PROBLEM TO WORK ON: Pictures don't belong in the copy; print all the records exactly.

PROVIDED MATERIAL:
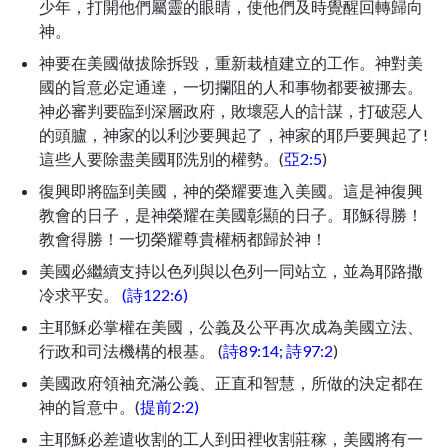
少年，打開他們屬靈的眼睛，使他們及時覺醒回轉歸向
神。
神要在美國做拔除拆毀，重新栽植建立的工作。神對美
國的旨意必定通達，一切攔阻的人和事物都要被挪去。
神必審判要臨到深層政府，敗壞惡人的計謀，打破惡人
的頭臚，神家的以利沙要興起了，神家的耶戶要興起了!
這些人要除盡美國耶洗別的權勢。(
亞2:5
)
復興即將臨到美國，神的榮耀要進入美國。這是神復興
教會的日子，是神榮耀在美國彰顯的日子。耶穌得勝！
教會得勝！一切榮耀尊貴權柄都歸於神！
美國必繼續支持以色列與以色列一同站立，並為耶路撒
冷求平安。
(詩122:6)
主耶穌必掌權在美國，公義及公平再次成為美國立法、
行政和司法機構的根基。 (
詩89:14; 詩97:2
)
美國政府領袖充滿公義、正直和智慧，所做的決定都在
神的旨意中。(
提前2:2)
主耶穌必差遣收割的工人到田裡收割莊稼，美國將有一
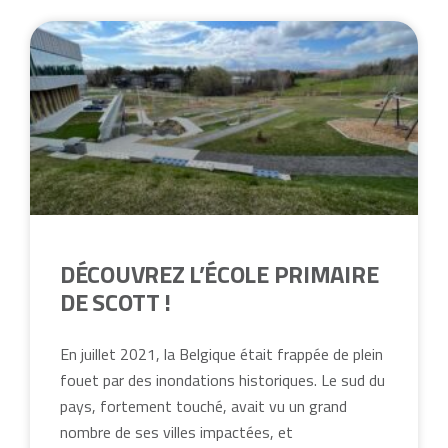
DÉCOUVREZ L’ÉCOLE PRIMAIRE
DE SCOTT !
En juillet 2021, la Belgique était frappée de plein
fouet par des inondations historiques. Le sud du
pays, fortement touché, avait vu un grand
nombre de ses villes impactées, et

RESPONSE AREA:
少年，打開他們屬靈的眼睛，使他們及時覺醒回轉歸向
神。
神要在美國做拔除拆毀，重新栽植建立的工作。神對美
國的旨意必定通達，一切攔阻的人和事物都要被挪去。
神必審判要臨到深層政府，敗壞惡人的計謀，打破惡人
的頭臚，神家的以利沙要興起了，神家的耶戶要興起了!
這些人要除盡美國耶洗別的權勢。(
亞2:5
)
復興即將臨到美國，神的榮耀要進入美國。這是神復興
教會的日子，是神榮耀在美國彰顯的日子。耶穌得勝！
教會得勝！一切榮耀尊貴權柄都歸於神！
美國必繼續支持以色列與以色列一同站立，並為耶路撒
冷求平安。
(詩122:6)
主耶穌必掌權在美國，公義及公平再次成為美國立法、
行政和司法機構的根基。 (
詩89:14; 詩97:2
)
美國政府領袖充滿公義、正直和智慧，所做的決定都在
神的旨意中。(
提前2:2)
主耶穌必差遣收割的工人到田裡收割莊稼，美國將有一
DÉCOUVREZ L’ÉCOLE PRIMAIRE
DE SCOTT !
En juillet 2021, la Belgique était frappée de plein
fouet par des inondations historiques. Le sud du
pays, fortement touché, avait vu un grand
nombre de ses villes impactées, et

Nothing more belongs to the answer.